The largest of the seven excavation areas we are working on covers the eastern and northern parts of Barrack Field. Over the last couple of weeks, the mechanical diggers have started to remove the topsoil to show the archaeology hidden beneath. The diggers have only had to remove about 20-30cm of soil across this area before finding archaeological remains.

Nick, our archaeological Project Officer, has already started spotting signs of remains which probably relate to the Napoleonic barracks.

Brick foundations for a probable building in Barrack Field.

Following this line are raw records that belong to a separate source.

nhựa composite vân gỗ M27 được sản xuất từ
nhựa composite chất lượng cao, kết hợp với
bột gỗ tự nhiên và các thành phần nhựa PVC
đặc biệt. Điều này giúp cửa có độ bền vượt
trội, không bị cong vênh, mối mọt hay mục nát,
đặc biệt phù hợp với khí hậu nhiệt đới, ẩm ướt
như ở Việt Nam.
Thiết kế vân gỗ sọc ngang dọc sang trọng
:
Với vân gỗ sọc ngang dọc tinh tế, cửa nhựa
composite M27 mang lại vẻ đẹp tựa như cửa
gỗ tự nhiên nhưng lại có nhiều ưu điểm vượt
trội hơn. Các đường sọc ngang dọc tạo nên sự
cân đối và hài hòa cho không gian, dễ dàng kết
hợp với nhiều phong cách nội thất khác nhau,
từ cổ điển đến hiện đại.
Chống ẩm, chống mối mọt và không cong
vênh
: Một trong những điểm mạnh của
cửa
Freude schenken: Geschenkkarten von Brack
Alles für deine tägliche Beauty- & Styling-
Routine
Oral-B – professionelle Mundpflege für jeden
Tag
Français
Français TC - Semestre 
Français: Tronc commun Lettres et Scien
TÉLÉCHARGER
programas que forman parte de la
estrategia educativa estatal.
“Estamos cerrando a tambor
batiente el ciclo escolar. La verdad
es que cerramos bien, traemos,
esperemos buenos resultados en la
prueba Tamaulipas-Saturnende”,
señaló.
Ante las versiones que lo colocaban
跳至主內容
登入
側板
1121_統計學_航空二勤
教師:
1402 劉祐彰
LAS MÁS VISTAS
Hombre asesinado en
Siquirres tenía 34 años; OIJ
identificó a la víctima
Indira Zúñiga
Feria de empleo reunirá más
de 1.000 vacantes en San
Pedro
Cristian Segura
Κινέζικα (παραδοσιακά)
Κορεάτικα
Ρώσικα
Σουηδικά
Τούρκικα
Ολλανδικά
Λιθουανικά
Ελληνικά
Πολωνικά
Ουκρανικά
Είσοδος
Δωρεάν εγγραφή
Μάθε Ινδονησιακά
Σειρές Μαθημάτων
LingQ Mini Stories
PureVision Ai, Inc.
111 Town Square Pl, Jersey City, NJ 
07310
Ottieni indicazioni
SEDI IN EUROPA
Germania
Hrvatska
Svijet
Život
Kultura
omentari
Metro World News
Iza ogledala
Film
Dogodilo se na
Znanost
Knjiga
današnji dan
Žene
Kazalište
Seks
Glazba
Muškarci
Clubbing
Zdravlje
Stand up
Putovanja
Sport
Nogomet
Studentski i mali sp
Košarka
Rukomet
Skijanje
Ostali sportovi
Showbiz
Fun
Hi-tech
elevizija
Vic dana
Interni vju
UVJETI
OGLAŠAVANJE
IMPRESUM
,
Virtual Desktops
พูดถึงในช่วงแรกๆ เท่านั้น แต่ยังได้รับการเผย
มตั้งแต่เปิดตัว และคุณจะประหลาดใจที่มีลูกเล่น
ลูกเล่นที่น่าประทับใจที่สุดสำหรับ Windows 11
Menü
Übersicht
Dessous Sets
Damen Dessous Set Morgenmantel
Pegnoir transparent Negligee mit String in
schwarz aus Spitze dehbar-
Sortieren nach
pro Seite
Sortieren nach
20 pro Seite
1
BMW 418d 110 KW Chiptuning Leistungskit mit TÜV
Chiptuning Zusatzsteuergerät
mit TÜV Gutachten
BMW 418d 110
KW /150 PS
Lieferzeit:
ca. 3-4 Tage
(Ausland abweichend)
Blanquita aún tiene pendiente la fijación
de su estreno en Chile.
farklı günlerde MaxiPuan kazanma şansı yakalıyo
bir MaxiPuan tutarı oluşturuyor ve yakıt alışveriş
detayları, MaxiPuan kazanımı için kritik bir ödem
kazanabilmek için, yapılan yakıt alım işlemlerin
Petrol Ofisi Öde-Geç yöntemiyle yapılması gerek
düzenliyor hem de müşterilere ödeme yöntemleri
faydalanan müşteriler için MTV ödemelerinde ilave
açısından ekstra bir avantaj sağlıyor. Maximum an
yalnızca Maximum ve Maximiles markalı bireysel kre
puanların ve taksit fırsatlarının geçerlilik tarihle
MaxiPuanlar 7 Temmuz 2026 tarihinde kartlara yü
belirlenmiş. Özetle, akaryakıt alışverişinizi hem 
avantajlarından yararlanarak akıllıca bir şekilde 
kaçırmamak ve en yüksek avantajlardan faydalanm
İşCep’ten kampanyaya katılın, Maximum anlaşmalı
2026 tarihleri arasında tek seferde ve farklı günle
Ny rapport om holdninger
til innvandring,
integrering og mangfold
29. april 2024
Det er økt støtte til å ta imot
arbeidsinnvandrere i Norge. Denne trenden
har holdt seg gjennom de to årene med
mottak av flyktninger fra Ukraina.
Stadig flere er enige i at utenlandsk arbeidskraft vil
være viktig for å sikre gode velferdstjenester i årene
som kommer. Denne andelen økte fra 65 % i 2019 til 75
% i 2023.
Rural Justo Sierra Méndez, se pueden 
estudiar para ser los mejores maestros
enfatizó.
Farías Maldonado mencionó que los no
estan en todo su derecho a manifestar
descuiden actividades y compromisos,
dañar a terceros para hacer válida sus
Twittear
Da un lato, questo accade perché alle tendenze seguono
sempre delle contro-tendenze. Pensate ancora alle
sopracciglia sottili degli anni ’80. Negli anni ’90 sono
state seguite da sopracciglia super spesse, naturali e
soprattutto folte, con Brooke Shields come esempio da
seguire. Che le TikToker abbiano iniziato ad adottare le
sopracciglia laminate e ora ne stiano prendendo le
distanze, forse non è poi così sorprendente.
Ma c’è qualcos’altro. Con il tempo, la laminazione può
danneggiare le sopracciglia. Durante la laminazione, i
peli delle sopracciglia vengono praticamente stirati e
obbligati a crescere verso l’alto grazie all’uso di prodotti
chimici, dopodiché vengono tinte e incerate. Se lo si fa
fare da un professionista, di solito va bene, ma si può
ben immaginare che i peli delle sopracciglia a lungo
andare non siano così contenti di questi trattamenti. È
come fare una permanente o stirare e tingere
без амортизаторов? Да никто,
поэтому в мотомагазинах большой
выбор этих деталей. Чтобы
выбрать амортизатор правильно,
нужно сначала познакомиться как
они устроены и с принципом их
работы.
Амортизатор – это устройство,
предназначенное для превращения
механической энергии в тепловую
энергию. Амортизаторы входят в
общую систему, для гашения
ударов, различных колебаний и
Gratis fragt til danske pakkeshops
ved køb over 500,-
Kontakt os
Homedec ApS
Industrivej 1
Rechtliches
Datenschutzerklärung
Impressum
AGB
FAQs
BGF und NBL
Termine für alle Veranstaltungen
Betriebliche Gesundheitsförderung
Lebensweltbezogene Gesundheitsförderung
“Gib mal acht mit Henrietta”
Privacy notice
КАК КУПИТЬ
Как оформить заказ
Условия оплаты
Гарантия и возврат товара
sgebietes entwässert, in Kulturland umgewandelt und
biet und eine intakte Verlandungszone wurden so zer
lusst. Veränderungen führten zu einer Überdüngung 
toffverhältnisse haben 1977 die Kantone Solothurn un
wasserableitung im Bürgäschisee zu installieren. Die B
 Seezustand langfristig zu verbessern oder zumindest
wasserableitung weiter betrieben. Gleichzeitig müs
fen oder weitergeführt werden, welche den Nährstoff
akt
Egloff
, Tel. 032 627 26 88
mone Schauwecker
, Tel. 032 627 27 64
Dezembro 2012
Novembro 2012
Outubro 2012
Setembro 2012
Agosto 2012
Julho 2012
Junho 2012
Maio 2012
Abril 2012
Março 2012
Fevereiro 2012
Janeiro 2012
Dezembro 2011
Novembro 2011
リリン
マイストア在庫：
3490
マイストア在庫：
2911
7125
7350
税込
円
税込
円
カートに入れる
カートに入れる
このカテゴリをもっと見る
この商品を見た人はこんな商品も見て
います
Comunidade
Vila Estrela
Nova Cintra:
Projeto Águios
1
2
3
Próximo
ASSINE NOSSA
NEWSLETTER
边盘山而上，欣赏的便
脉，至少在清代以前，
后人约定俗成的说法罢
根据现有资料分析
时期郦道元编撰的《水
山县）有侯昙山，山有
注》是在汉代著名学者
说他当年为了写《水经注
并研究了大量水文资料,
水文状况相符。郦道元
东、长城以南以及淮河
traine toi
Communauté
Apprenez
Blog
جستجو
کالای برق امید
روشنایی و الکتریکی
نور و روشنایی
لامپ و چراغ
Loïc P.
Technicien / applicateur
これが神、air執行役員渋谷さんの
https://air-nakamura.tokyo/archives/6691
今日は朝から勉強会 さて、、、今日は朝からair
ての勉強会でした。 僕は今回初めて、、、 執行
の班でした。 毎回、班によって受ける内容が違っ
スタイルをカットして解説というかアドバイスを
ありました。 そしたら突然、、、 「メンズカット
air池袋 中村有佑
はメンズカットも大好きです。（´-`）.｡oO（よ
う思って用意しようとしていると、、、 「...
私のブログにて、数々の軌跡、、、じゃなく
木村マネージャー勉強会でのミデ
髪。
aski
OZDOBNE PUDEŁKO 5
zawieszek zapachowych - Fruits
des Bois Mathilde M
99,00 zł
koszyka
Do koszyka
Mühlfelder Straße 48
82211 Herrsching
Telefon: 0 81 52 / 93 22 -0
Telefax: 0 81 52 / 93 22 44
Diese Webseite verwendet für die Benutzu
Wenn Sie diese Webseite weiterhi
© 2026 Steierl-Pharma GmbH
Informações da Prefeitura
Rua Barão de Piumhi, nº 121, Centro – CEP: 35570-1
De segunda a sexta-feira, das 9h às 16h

We have some possible foundation trenches for walls, along with some potential post-pads. Post-pads are made by digging a small hole and then packing it with stones to create a hard, level surface for supporting a wooden post. Finding these on site tells us that there used to be timber structures here. The wall foundation trenches look like they contain a lot of broken pieces of ceramic building material – known to us as CBM – this tells us that as well as wooden structures, there were brick-built structures here too in the past.

A layer of broken CBM on the southern side of the site.


As well as being in the backfill of the foundation trenches, we’re also finding large amounts of CBM spread across the ground. It’s not clear yet what this CBM is doing – is it in a ditch that we can’t quite see yet? Or is it part of a surface? This is something we will be investigating as part of our work on site to try and understand what is going on here. The amount of CBM that we’re already finding tells us that there would have been quite a few buildings here once upon a time. And that they were pretty permanent, long-lived structures if the effort was made to build them out of brick and tile. The broken fragments of CBM are also very ‘fresh’ looking, meaning that they haven’t travelled very farm from their original location.